Part 2: Python changes

Part 3: Other changes

Model evaluation classes and functions have been moved

What changed: In scikit-learn 0.18, the classes and functions from the cross_validation, grid_search, and learning_curve modules were moved into a new model_selection module.

How to update your code: You need to update the import statements.

Before:

from sklearn.cross_validation import train_test_split 
from sklearn.cross_validation import cross_val_score 
from sklearn.grid_search import GridSearchCV 
from sklearn.grid_search import RandomizedSearchCV 

After:

from sklearn.model_selection import train_test_split 
from sklearn.model_selection import cross_val_score 
from sklearn.model_selection import GridSearchCV 
from sklearn.model_selection import RandomizedSearchCV 

Further reading: Model Selection Enhancements and API Changes

Grid search and randomized search have changed how they report results

What changed: Starting in scikit-learn 0.18, the results of a grid search or randomized search are accessed via the cv_results_ attribute, replacing the grid_scores_ attribute.
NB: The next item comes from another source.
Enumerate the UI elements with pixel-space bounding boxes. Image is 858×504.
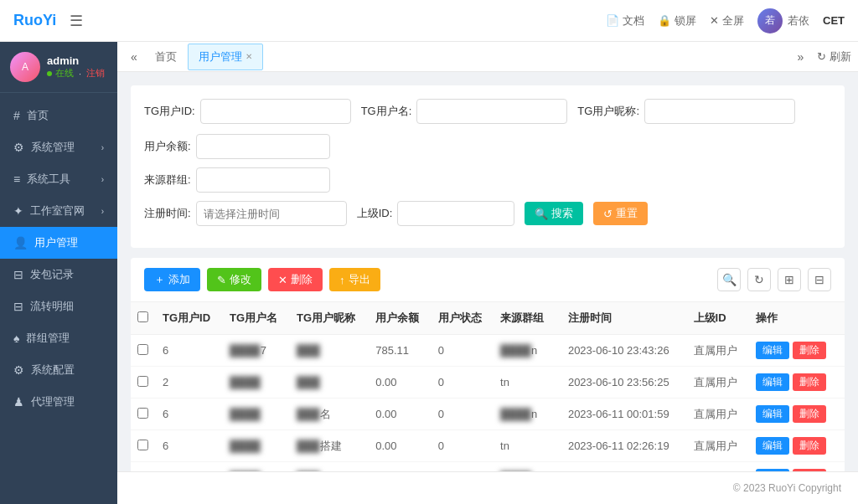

Explanation: The grid_scores_ attribute was a list of named tuples, in which each tuple represented the results of testing a single set of parameters. The cv_results_ attribute, on the other hand, is a dictionary of 1D arrays, in which each array represents a single metric (such as mean_test_score) across all sets of parameters. The structure was changed so that the results can easily be converted into a pandas DataFrame, which is especially useful since cv_results_ provides significantly more information about the search results than grid_scores_ did.

How to update your code: You should convert cv_results_ to a DataFrame (as shown below) before exploring the results.

Before:

# view the mean and standard deviation of the test scores for each set of parameters
grid.grid_scores_

# examine the results of the first set of parameters
grid.grid_scores_[0].parameters 
grid.grid_scores_[0].mean_validation_score

# list all of the mean test scores
[result.mean_validation_score for result in grid.grid_scores_]

After:

# convert the search results into a pandas DataFrame
import pandas as pd 
results = pd.DataFrame(grid.cv_results_)

# view the mean and standard deviation of the test scores for each set of parameters
results[['mean_test_score', 'std_test_score', 'params']]

# examine the results of the first set of parameters
results['params'][0] 
results['mean_test_score'][0]

# list all of the mean test scores
results['mean_test_score'] 

Note: The best_estimator_, best_score_, and best_params_ attributes are still available and did not change.

Further reading: Model Selection Enhancements and API Changes

Related notebook: Efficiently searching for optimal tuning parameters

Grid search and randomized search can return training scores

What changed: Starting in scikit-learn 0.18, grid search and randomized search can optionally calculate the training scores for each cross-validation split by setting return_train_score=True. Starting in scikit-learn 0.19.1, the default value of return_train_score was changed from True to 'warn' to alert users that calculating training scores may slow down the search significantly.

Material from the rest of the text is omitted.